Friday, September 28, 2012

Circling


Sometimes when you are working well into the night or when you have begun at an early hour, your attention is caught by the sound of your dog, Sally, engaged in the primal meme of moving about on one of her sleeping venues in what appears to be a slowly narrowing circle.  This behavior has been explained to you as going back to the outdoor dogs, making a nest for themselves in the snow or frost.

Although the explanation makes sense in a functional way, you enjoy the picture for a number of reasons that have less to do with the specificity of dogs in the snow and more to do with language and writing.

Because many dogs who perform this circling gesture are from breeds that have little or no association with snow, this explanation may have a greater content of verbal inventiveness than fact.  Although Sally is a mix of the Australian cattle dog and the Australian Shepherd that is American rather than Australian and may not have as many shepherding instincts as commonly believed, and she is by design an outside dog, you’ve not seem her performing this circling behavior outdoors. 

The notion of a dog making a nest for itself in the snow has enough plausibility to sound right, but it also has a tad too much plausibility to the point where the explanation could be a great canard.  The transmitting medium is word, either spoken or written.  Words can make absurd things sound plausible.  Words also have the power to make things with solid background in scientific or practical applications sound absurd.
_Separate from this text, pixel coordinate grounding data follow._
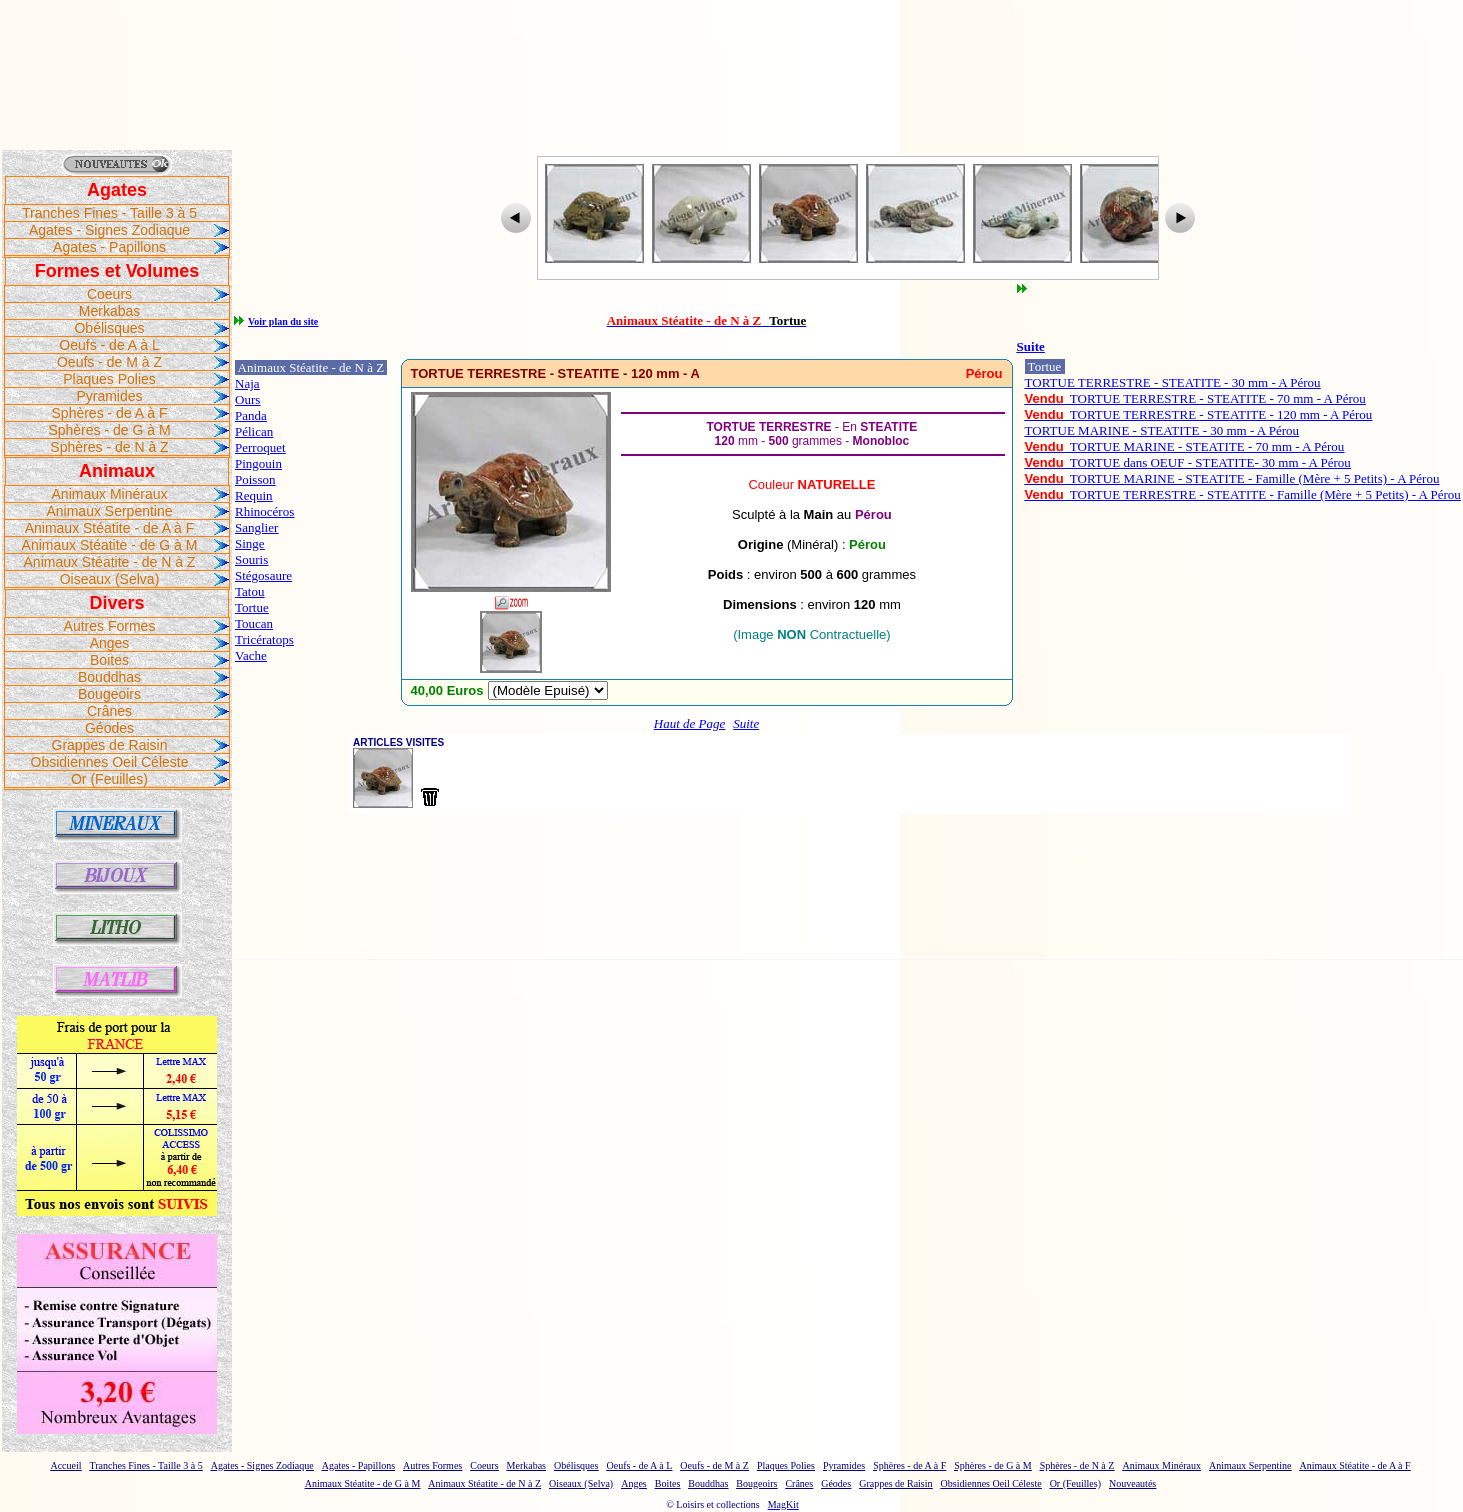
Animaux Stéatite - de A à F (110, 528)
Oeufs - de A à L (109, 345)
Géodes (109, 728)
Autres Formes (110, 626)
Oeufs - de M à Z (109, 362)
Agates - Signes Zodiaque (109, 230)
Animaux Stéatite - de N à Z (110, 562)
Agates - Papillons (109, 247)
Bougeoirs (109, 694)
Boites (109, 660)
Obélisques (109, 328)
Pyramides (109, 396)
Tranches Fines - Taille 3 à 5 (109, 213)
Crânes (109, 711)
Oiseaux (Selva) (110, 579)
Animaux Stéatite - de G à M (110, 545)
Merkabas (109, 311)
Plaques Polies (109, 379)
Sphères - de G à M (109, 430)
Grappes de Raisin (110, 745)
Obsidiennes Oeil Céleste (110, 762)
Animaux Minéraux (110, 494)
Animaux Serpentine (109, 511)
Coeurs (109, 294)
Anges (110, 643)
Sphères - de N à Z (109, 447)
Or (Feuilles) (109, 779)
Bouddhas (109, 677)
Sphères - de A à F (110, 413)
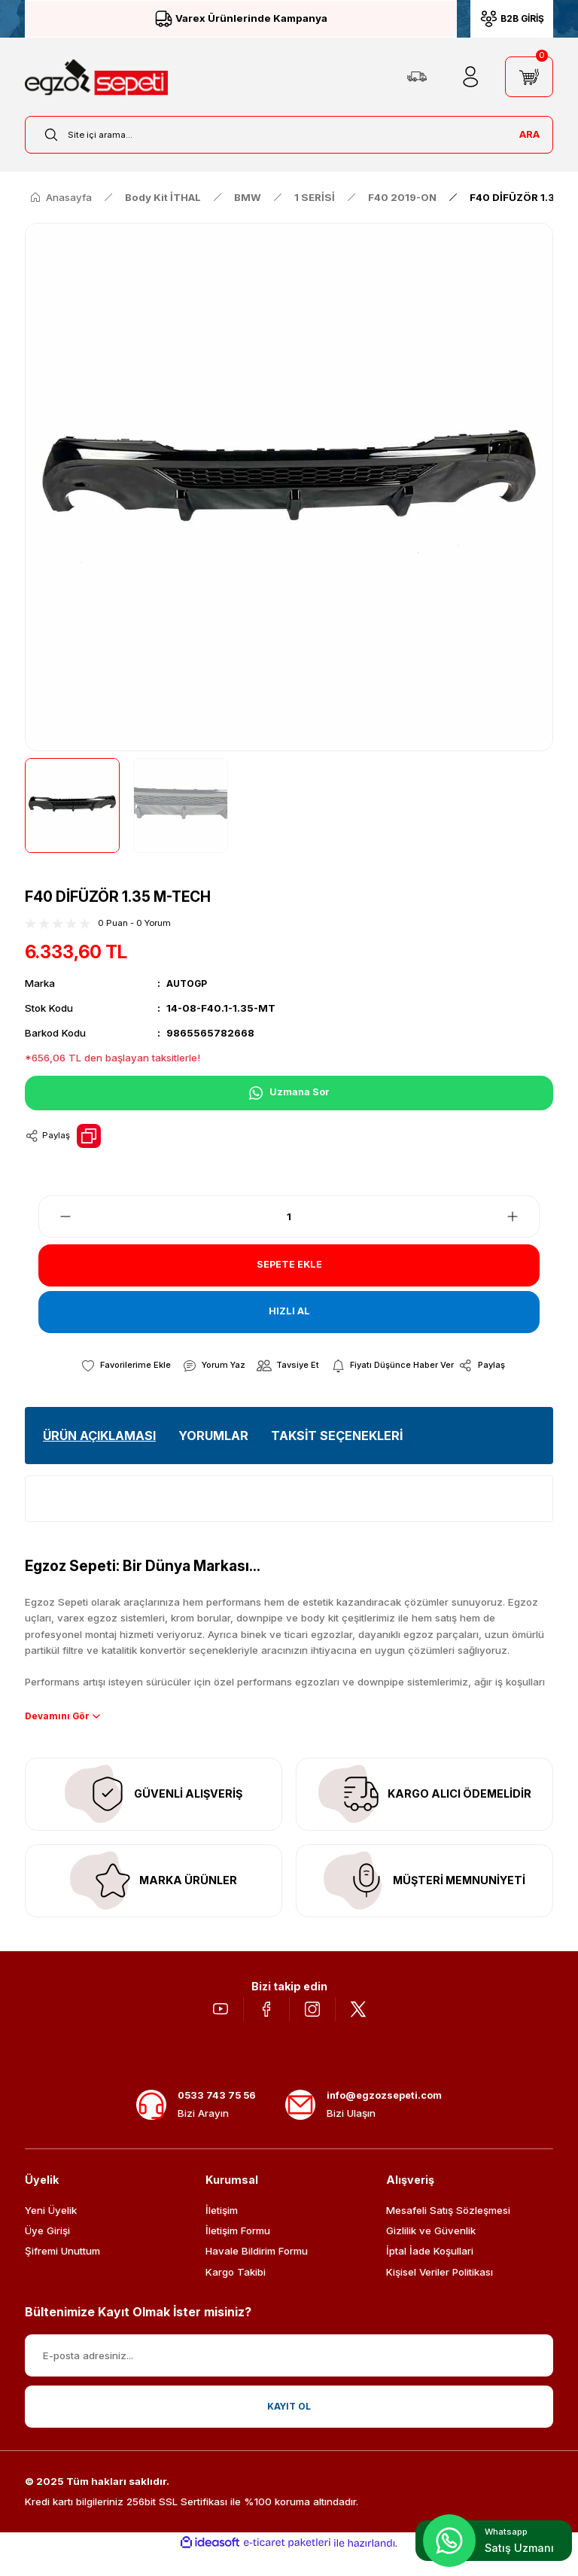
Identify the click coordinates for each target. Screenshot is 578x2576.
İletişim (221, 2233)
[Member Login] (470, 76)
When you see Sally in this kind of frustrated action, pawing at her blanket or bedding, you are aware of her seeking some kind of comfort and balance, which reminds you of your own occasional circling.  You at such times are not trying to make a nest in the snow.  You are in fact trying to make a comfortable sentence, brimming and fresh with energy and clarity.

Sometimes you despair of writing your way out of this morbid sense of narrative quagmire.  You circle endlessly, in your head, on notepads, on the computer screen, attempting various word orders in your attempt to capture the seemingly hopeless task of bringing a sense of living presence, order, and excitement to ground in a single sentence.

At one time, your circling produced a rat-a-tat of short declarative sentences, not so much with the same intent as Hemingway as the hope of building some kind of bridge between the inner and outer causes and the realistic effects on the persons crossing the bridge.  At the time, you were losing your fascination for Hemingway and gaining a different kind of fascination from your mentor, Rachel Maddux, and from Thornton Wilder.

Whether the explanation for why a dog circles is spot on accurate or fanciful to the point of daftness, Sally does it often and you try often enough to rearrange the furniture of a sentence until it works its way into the save column and, in its way, out of your system in the manner of a passed kidney stone.

When she is successful with her circling, Sally has earned an hour or so of naptime.  When you have done with your own, you have earned a temporary return to the orderly flow of narrative information.  For a time there is a sense of quiet, comfortable industry in a room fraught with potential for misadventure.